Autres types de coopération

Un partenariat dynamique avec la Nouvelle-Calédonie :
- Les relations entre la France, la Nouvelle-Calédonie et le Vanuatu sont encadrées par la Convention de coopération qui couvre la période 2010-2014, signée le 16 février 2010, à Nouméa, par l’ambassadrice de France, le Président du gouvernement de la Nouvelle-Calédonie, M. Philippe Gomès, et le Ministre vanouatais des Affaires étrangères, M. Joe Natuman. Cet accord s’articule autour des priorités suivantes : développement économique, éducation, insertion professionnelle des jeunes, recherche et transferts de technologie, culture et sports, santé, bonne gouvernance et coopération décentralisée. Le financement est réparti à parts égales entre le ministère français des Affaires étrangères (le Fonds Pacifique) et le gouvernement de Nouvelle-Calédonie et les provinces néo-calédoniennes (la Province Sud en particulier). La réunion annuelle de la commission mixte définit les projets à mettre en oeuvre.

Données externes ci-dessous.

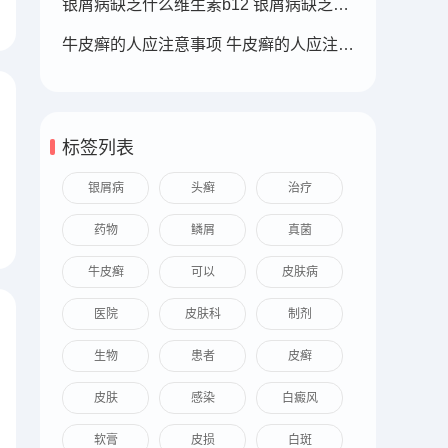
银屑病缺乏什么维生素b12 银屑病缺乏什么维生素b12可以补充
牛皮癣的人应注意事项 牛皮癣的人应注意事项
标签列表
银屑病
头癣
治疗
药物
鳞屑
真菌
牛皮癣
可以
皮肤病
医院
皮肤科
制剂
生物
患者
皮癣
皮肤
感染
白癜风
软膏
皮损
白斑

Autres domaines de partenariat :

En matière de Défense, des coopérations sont menées par les Forces Armées de Nouvelle-Calédonie (FANC) avec le Vanuatu, tournées vers la surveillance de la ZEE du Vanuatu, la formation et l’assistance civile, avec les opérations « Castor » de réhabilitation de bâtiments publics. Port-Vila a marqué son intérêt pour le « service militaire adapté » (SMA), actuellement en vigueur en Nouvelle-Calédonie, et dont le concept pourrait être repris au Vanuatu. Un accord franco-vanouatais sur la recherche et le sauvetage maritimes a été signé en septembre 2004.

Des coopérations existent également dans le domaine du droit : jumelage des juridictions (Cour d’Appel de Nouméa et Cour Suprême du Vanuatu), codification des lois votées depuis l’indépendance, échange de professeurs de droit entre l’Université de Nouvelle-Calédonie et l’Université du Pacifique Sud, stages d’avocats. Une convention de coopération sur la fonction publique a par ailleurs été signée le 8 février 2008, au bénéfice des cadres de la fonction publique du Vanuatu, entre les instituts de formation de Nouvelle-Calédonie et la Commission de la fonction publique du Vanuatu.